Песня под копытами пылится,

про тебя дивизия поет —

хлеборобу ромбы на петлицы

только революция дает.

Наша революция,

что с бою

все взяла,

чей разговор не стих,

что повсюду и всегда с тобою

силою луганских мастерских.

И когда ее опять затронут

яростным дыханием огня —

хватит песен,

сабель

и патронов,

за тобой мы сядем на коня

и ударим:

— С неба полуденного… —

Свистнут пальцы с левого крыла —

это значит — песня про Буденного

впереди конармии пошла.

1934

Командарм. — Впервые: «Известия», 1934, 24 ноября. Посвящено 15-летию разгрома армии Деникина.

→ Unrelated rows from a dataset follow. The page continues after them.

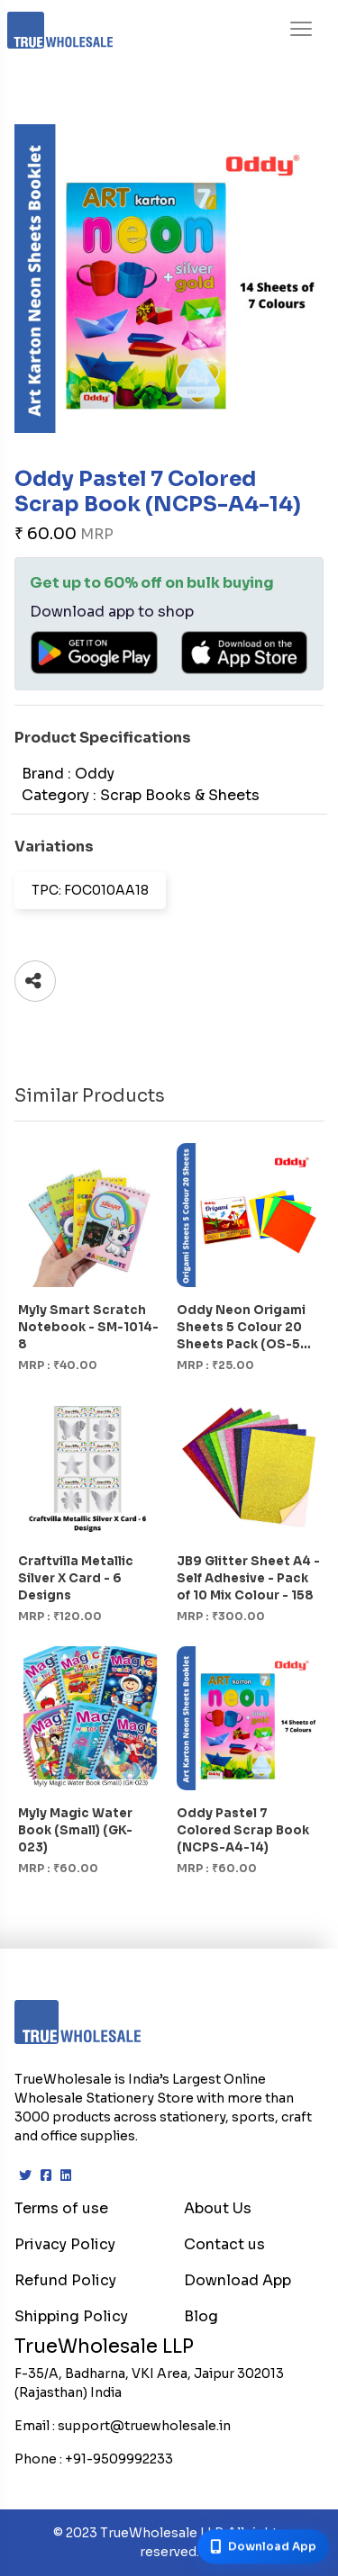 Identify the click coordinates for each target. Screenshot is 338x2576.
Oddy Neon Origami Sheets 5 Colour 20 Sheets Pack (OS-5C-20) (246, 1328)
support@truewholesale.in (144, 2426)
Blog (201, 2316)
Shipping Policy (71, 2316)
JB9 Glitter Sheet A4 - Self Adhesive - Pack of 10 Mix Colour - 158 (248, 1578)
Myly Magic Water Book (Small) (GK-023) (75, 1830)
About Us (217, 2208)
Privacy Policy (64, 2244)
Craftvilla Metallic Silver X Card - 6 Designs (75, 1578)
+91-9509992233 (119, 2459)
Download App (237, 2280)
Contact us (224, 2244)
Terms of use (61, 2208)
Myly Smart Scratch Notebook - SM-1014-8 (88, 1327)
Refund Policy (65, 2280)
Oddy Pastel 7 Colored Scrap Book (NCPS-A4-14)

«Стрелка голубая часовая…»

Стрелка голубая часовая

двинулась к двенадцати часам.

Мы сидим, невзгоды забывая,

пиво-мед стекает по усам.

Мы сидим веселые, хмельные —

торжества прекрасная пора, —

стынут поросята заливные,

семга и зернистая икра.

Все смеются.

Радостные лица,

дыма лиловатая змея.

Мы — геологи, и металлурги,

и поэты — равная семья.

Вот и полночь —

произносят речи

и едят сазанов и язей…

Встреча новогодняя

и встречи

радостных и молодых друзей.

Мы гордимся крепкою погодой,

кровь по жилам каждого поет.

Самый старый и седобородый,

самый почитаемый встает.

Говорит:

— Товарищи, поверьте,

горе — дым

и непогода — дым.

Я до самой настоящей смерти

буду вашим,

буду молодым.

Старость, как ненужную обузу,

словно пепел ветром, унесло,

по всему Советскому Союзу

нас таких — несметное число.

Мы идем сквозь ветер непогоды,

мы берем, как надо, в оборот,

мы за наступающие годы,

мы за наступление вперед.

На морях,

на небесах,

на льдинах

мы зимою, летом и весной,

всюду — на Памире

и в Хибинах,

на Днепре,

в Карелии лесной… —

Он закончил громом по железу,

и улыбка ива его усах…

Музыка играет «Марсельезу»,

стрелка на двенадцати часах.

1935

«Стрелка голубая часовая…» — Впервые в сборнике «Поэтический год, 1962».

Мама

Ну, одену я одежу —

новую, парадную…

Ну, приеду…

Что скажу?

Чем тебя порадую?

Золотыми ли часами?

Молодыми ли усами?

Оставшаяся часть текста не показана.